» **Your objective**
Please count the lines below that contain the word "editar", and reply with that number alone.

» **Data under study**
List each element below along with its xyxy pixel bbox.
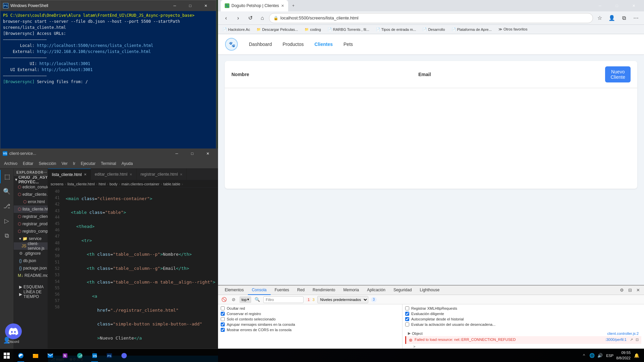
devtools-tab-seguridad[interactable]: Seguridad xyxy=(389,286,416,295)
sidebar-item-edicion[interactable]: ⬡ edicion_conuida.html xyxy=(14,183,48,191)
taskbar-app-onenote[interactable]: N xyxy=(58,349,72,362)
vscode-minimize[interactable]: ─ xyxy=(169,148,184,159)
menu-editar[interactable]: Editar xyxy=(20,159,36,169)
sidebar-item-editar[interactable]: ⬡ editar_cliente.html xyxy=(14,191,48,198)
context-selector[interactable]: top ▾ xyxy=(239,296,251,303)
maximize-button[interactable]: □ xyxy=(182,0,198,11)
checkbox-agrupar[interactable] xyxy=(221,322,225,326)
tray-expand[interactable]: ^ xyxy=(581,352,587,359)
taskbar-app-edge[interactable] xyxy=(13,349,28,362)
devtools-tab-rendimiento[interactable]: Rendimiento xyxy=(309,286,339,295)
console-prompt[interactable]: > xyxy=(405,344,641,349)
nav-dashboard[interactable]: Dashboard xyxy=(245,39,276,50)
object-file-link[interactable]: client.controller.js:2 xyxy=(607,331,639,336)
settings-icon[interactable]: ⚙ xyxy=(619,287,625,294)
activity-search[interactable]: 🔍 xyxy=(0,185,13,198)
activity-git[interactable]: ⎇ xyxy=(0,199,13,213)
browser-minimize[interactable]: ─ xyxy=(592,0,608,11)
tab-close-btn[interactable]: ✕ xyxy=(281,4,284,8)
checkbox-autocomplete[interactable] xyxy=(405,317,409,321)
devtools-tab-memoria[interactable]: Memoria xyxy=(339,286,363,295)
taskbar-app-gitkraken[interactable]: ⎇ xyxy=(72,349,87,362)
console-search-icon[interactable]: 🔍 xyxy=(254,296,261,303)
bookmark-coding[interactable]: 📁 coding xyxy=(303,26,323,33)
activity-extensions[interactable]: ⧉ xyxy=(0,229,13,242)
browser-close[interactable]: ✕ xyxy=(626,0,641,11)
checkbox-ocultar-red[interactable] xyxy=(221,306,225,310)
refresh-button[interactable]: ↺ xyxy=(245,13,256,23)
devtools-close-icon[interactable]: ✕ xyxy=(635,287,641,294)
devtools-tab-fuentes[interactable]: Fuentes xyxy=(271,286,293,295)
devtools-filter-input[interactable] xyxy=(263,296,304,303)
clear-console-icon[interactable]: 🚫 xyxy=(221,296,227,303)
tab-close-icon[interactable]: ✕ xyxy=(129,173,132,176)
sidebar-item-registrar[interactable]: ⬡ registrar_cliente.html xyxy=(14,213,48,220)
taskbar-app-explorer[interactable] xyxy=(28,349,43,362)
activity-explorer[interactable]: ⬚ xyxy=(0,170,13,183)
activity-debug[interactable]: ▷ xyxy=(0,214,13,228)
new-cliente-button[interactable]: NuevoCliente xyxy=(605,66,631,82)
error-file-link[interactable]: :3000/perfil:1 xyxy=(605,338,627,342)
sidebar-item-pkg[interactable]: {} package.json xyxy=(14,264,48,272)
bookmark-hackstore[interactable]: 📄 Hackstore.Ac xyxy=(221,26,252,33)
sidebar-item-linea[interactable]: ▶LÍNEA DE TIEMPO xyxy=(16,291,45,298)
menu-seleccion[interactable]: Selección xyxy=(36,159,59,169)
more-btn[interactable]: ⋯ xyxy=(631,13,641,23)
menu-ver[interactable]: Ver xyxy=(59,159,70,169)
checkbox-xmlhttp[interactable] xyxy=(405,306,409,310)
sidebar-project[interactable]: ▾ CRUD_JS_ASYNC-PROYEC... xyxy=(14,176,48,183)
menu-ejecutar[interactable]: Ejecutar xyxy=(78,159,98,169)
start-button[interactable] xyxy=(0,349,13,362)
sidebar-item-db[interactable]: {} db.json xyxy=(14,257,48,264)
close-button[interactable]: ✕ xyxy=(198,0,213,11)
menu-ayuda[interactable]: Ayuda xyxy=(119,159,136,169)
checkbox-evaluar[interactable] xyxy=(405,322,409,326)
devtools-tab-red[interactable]: Red xyxy=(293,286,309,295)
nav-productos[interactable]: Productos xyxy=(279,39,308,50)
profile-btn[interactable]: 👤 xyxy=(606,13,617,23)
sidebar-item-error[interactable]: ⬡ error.html xyxy=(14,198,48,205)
tab-registrar-cliente[interactable]: registrar_cliente.html ✕ xyxy=(137,169,187,180)
notification-btn[interactable]: 🔔 xyxy=(633,352,640,359)
menu-ir[interactable]: Ir xyxy=(70,159,78,169)
bookmark-desarrollo[interactable]: 📄 Desarrollo xyxy=(421,26,447,33)
browser-tab-active[interactable]: 🐾 Doguito Petshop | Clientes ✕ xyxy=(221,0,288,11)
dock-icon[interactable]: ⊟ xyxy=(627,287,633,294)
log-level-select[interactable]: Niveles predeterminados xyxy=(317,296,368,303)
sidebar-item-gitignore[interactable]: ⚙ .gitignore xyxy=(14,250,48,257)
devtools-tab-consola[interactable]: Consola xyxy=(248,286,271,295)
taskbar-app-powershell[interactable]: PS xyxy=(102,349,117,362)
nav-pets[interactable]: Pets xyxy=(339,39,357,50)
expand-triangle[interactable]: ▶ xyxy=(408,331,411,336)
vscode-maximize[interactable]: □ xyxy=(184,148,200,159)
nav-clientes[interactable]: Clientes xyxy=(311,39,337,50)
sidebar-item-client-service[interactable]: JS client-service.js xyxy=(14,242,48,250)
bookmark-btn[interactable]: ☆ xyxy=(594,13,605,23)
tray-network[interactable]: 🌐 xyxy=(589,352,595,359)
tray-sound[interactable]: 🔊 xyxy=(597,352,603,359)
vscode-close[interactable]: ✕ xyxy=(200,148,215,159)
devtools-tab-aplicacion[interactable]: Aplicación xyxy=(363,286,389,295)
browser-maximize[interactable]: □ xyxy=(609,0,625,11)
checkbox-contexto[interactable] xyxy=(221,317,225,321)
sidebar-item-reg-prod[interactable]: ⬡ registrar_producto.html xyxy=(14,220,48,228)
new-tab-btn[interactable]: + xyxy=(288,0,348,11)
tab-editar-cliente[interactable]: editar_cliente.html ✕ xyxy=(91,169,137,180)
taskbar-app-discord[interactable] xyxy=(117,349,131,362)
back-button[interactable]: ‹ xyxy=(221,13,231,23)
error-expand-icon[interactable]: ↗ xyxy=(630,338,633,342)
bookmark-tipos[interactable]: 📄 Tipos de entrada m... xyxy=(374,26,418,33)
bookmark-rarbg[interactable]: 📄 RARBG Torrents , fil... xyxy=(326,26,371,33)
menu-archivo[interactable]: Archivo xyxy=(1,159,20,169)
filter-icon[interactable]: ⊘ xyxy=(230,296,237,303)
sidebar-more[interactable]: ··· xyxy=(44,171,47,174)
devtools-tab-lighthouse[interactable]: Lighthouse xyxy=(416,286,444,295)
taskbar-clock[interactable]: 09:55 8/8/2022 xyxy=(616,350,631,361)
tab-lista-cliente[interactable]: lista_cliente.html ✕ xyxy=(48,169,91,180)
checkbox-conservar[interactable] xyxy=(221,312,225,316)
checkbox-cors[interactable] xyxy=(221,328,225,332)
devtools-tab-elementos[interactable]: Elementos xyxy=(221,286,248,295)
bookmark-plataforma[interactable]: 📄 Plataforma de Apre... xyxy=(450,26,494,33)
minimize-button[interactable]: ─ xyxy=(167,0,182,11)
tab-close-icon[interactable]: ✕ xyxy=(84,173,87,176)
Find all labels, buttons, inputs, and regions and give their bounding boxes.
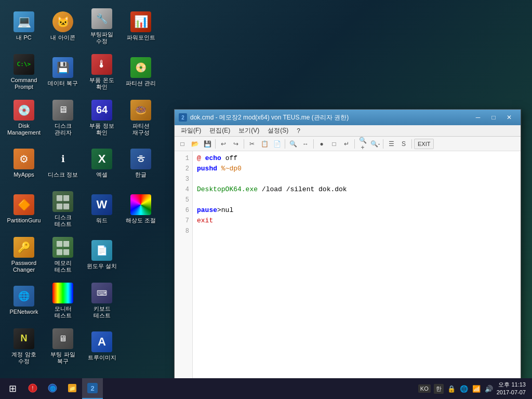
tb-replace[interactable]: ↔ [300,138,311,150]
desktop-icon-kbtest[interactable]: ⌨ 키보드테스트 [83,280,121,322]
tb-wrap[interactable]: ↵ [341,138,352,150]
tray-lang-ko[interactable]: KO [418,384,431,393]
minimize-button[interactable]: ─ [471,112,485,123]
bootrep-label: 부팅 파일복구 [50,351,75,365]
toolbar: □ 📂 💾 ↩ ↪ ✂ 📋 📄 🔍 ↔ ● □ ↵ 🔍+ 🔍- ☰ S EXIT [175,137,521,151]
desktop-icon-disk-ctrl[interactable]: 🖥 디스크관리자 [44,97,82,139]
code-line-8 [197,226,516,236]
desktop-icon-partreconfig[interactable]: 🍩 파티션재구성 [122,97,159,139]
line-num-4: 4 [175,184,192,195]
desktop-icon-disk-mgmt[interactable]: 💿 DiskManagement [5,97,43,139]
word-icon: W [91,194,112,215]
code-line-6: pause>nul [197,205,516,216]
tray-clock: 오후 11:13 2017-07-07 [497,381,526,397]
menu-settings[interactable]: 설정(S) [263,125,292,136]
tb-cut[interactable]: ✂ [246,138,258,150]
desktop-icon-partition[interactable]: 📀 파티션 관리 [122,51,159,94]
window-title: dok.cmd - 메모장2 mod(x64) von TEUS.me (관리자… [190,113,471,122]
tb-exit-button[interactable]: EXIT [414,139,434,149]
tray-date: 2017-07-07 [497,389,526,396]
desktop-icon-pwchanger[interactable]: 🔑 PasswordChanger [5,234,43,276]
code-line-4: DesktopOK64.exe /load /silent dok.dok [197,184,516,195]
menu-view[interactable]: 보기(V) [234,125,263,136]
tb-save[interactable]: 💾 [202,138,213,150]
desktop-icon-my-pc[interactable]: 💻 내 PC [5,5,43,48]
titlebar-icon: 2 [179,113,187,122]
desktop-icon-diskinfo[interactable]: ℹ 디스크 정보 [44,142,82,185]
tb-lines[interactable]: ☰ [385,138,397,150]
tb-sep3 [285,139,285,149]
my-icon-label: 내 아이콘 [50,34,75,41]
desktop-icon-myapps[interactable]: ⚙ MyApps [5,142,43,185]
tray-lang-han[interactable]: 한 [434,384,444,394]
tray-icon-lock[interactable]: 🔒 [447,384,456,393]
desktop-icon-wininstall[interactable]: 📄 윈도우 설치 [83,234,121,276]
menu-help[interactable]: ? [292,126,304,136]
tb-undo[interactable]: ↩ [218,138,229,150]
partition-icon: 📀 [130,57,151,78]
tb-redo[interactable]: ↪ [230,138,242,150]
menu-file[interactable]: 파일(F) [177,125,205,136]
pwchanger-icon: 🔑 [14,237,34,258]
sysinfo-label: 부품 정보확인 [89,123,114,136]
desktop-icon-color[interactable]: 해상도 조절 [122,188,159,231]
tb-paste[interactable]: 📄 [271,138,283,150]
taskbar-item-2[interactable]: 🌐 [43,378,62,399]
tray-icon-volume[interactable]: 🔊 [484,384,494,393]
data-recovery-icon: 💾 [52,57,73,78]
tb-open[interactable]: 📂 [189,138,201,150]
tray-icon-network[interactable]: 🌐 [459,384,469,393]
tb-zoomin[interactable]: 🔍+ [357,138,368,150]
desktop-icon-penet[interactable]: 🌐 PENetwork [5,280,43,322]
tb-copy[interactable]: 📋 [259,138,270,150]
my-pc-label: 내 PC [16,34,31,41]
tb-zoomout[interactable]: 🔍- [369,138,381,150]
desktop-icon-sysinfo[interactable]: 64 부품 정보확인 [83,97,121,139]
taskbar-item-notepad[interactable]: 2 [82,378,103,399]
maximize-button[interactable]: □ [486,112,501,123]
desktop-icon-hangeul[interactable]: ㅎ 한글 [122,142,159,185]
desktop-icon-my-icon[interactable]: 🐱 내 아이콘 [44,5,82,48]
menu-edit[interactable]: 편집(E) [205,125,234,136]
myapps-icon: ⚙ [14,149,34,169]
taskbar-item-3[interactable]: 📁 [62,378,82,399]
desktop-icon-grid: 💻 내 PC 🐱 내 아이콘 🔧 부팅파일수정 📊 파워포인트 C:\> Com… [0,0,166,376]
tb-sep2 [244,139,244,149]
desktop-icon-bootrep[interactable]: 🖥 부팅 파일복구 [44,325,82,368]
partreconfig-label: 파티션재구성 [132,123,150,136]
desktop-icon-cmd[interactable]: C:\> CommandPrompt [5,51,43,94]
start-button[interactable]: ⊞ [2,378,23,399]
wininstall-label: 윈도우 설치 [87,263,117,270]
desktop-icon-ppt[interactable]: 📊 파워포인트 [122,5,159,48]
code-editor[interactable]: @ echo off pushd %~dp0 DesktopOK64.exe /… [193,151,521,379]
trueimage-label: 트루이미지 [88,354,116,361]
penet-label: PENetwork [9,309,38,315]
code-line-2: pushd %~dp0 [197,164,516,174]
desktop-icon-excel[interactable]: X 엑셀 [83,142,121,185]
tb-s[interactable]: S [398,138,409,150]
tb-find[interactable]: 🔍 [287,138,299,150]
disk-mgmt-icon: 💿 [14,100,34,121]
trueimage-icon: A [91,331,112,352]
tb-rect[interactable]: □ [328,138,340,150]
color-label: 해상도 조절 [126,217,156,224]
desktop-icon-partguru[interactable]: 🔶 PartitionGuru [5,188,43,231]
desktop-icon-word[interactable]: W 워드 [83,188,121,231]
desktop-icon-acctpw[interactable]: N 계정 암호수정 [5,325,43,368]
tb-new[interactable]: □ [177,138,188,150]
tb-circle[interactable]: ● [316,138,327,150]
desktop-icon-data-recovery[interactable]: 💾 데이터 복구 [44,51,82,94]
ppt-icon: 📊 [130,11,151,32]
desktop-icon-trueimage[interactable]: A 트루이미지 [83,325,121,368]
desktop-icon-disktest[interactable]: ▦▦▦▦ 디스크테스트 [44,188,82,231]
desktop-icon-montest[interactable]: 모니터테스트 [44,280,82,322]
desktop-icon-temp[interactable]: 🌡 부품 온도확인 [83,51,121,94]
desktop-icon-memtest[interactable]: ▦▦▦▦ 메모리테스트 [44,234,82,276]
code-line-3 [197,174,516,184]
desktop-icon-boot-edit[interactable]: 🔧 부팅파일수정 [83,5,121,48]
taskbar-item-1[interactable]: ! [23,378,43,399]
acctpw-label: 계정 암호수정 [11,351,36,365]
taskbar: ⊞ ! 🌐 📁 2 KO 한 🔒 🌐 📶 🔊 오후 11:13 2017-07-… [0,378,532,399]
close-button[interactable]: ✕ [502,112,516,123]
tray-icon-battery[interactable]: 📶 [472,384,481,393]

» **Answer to the exercise**
3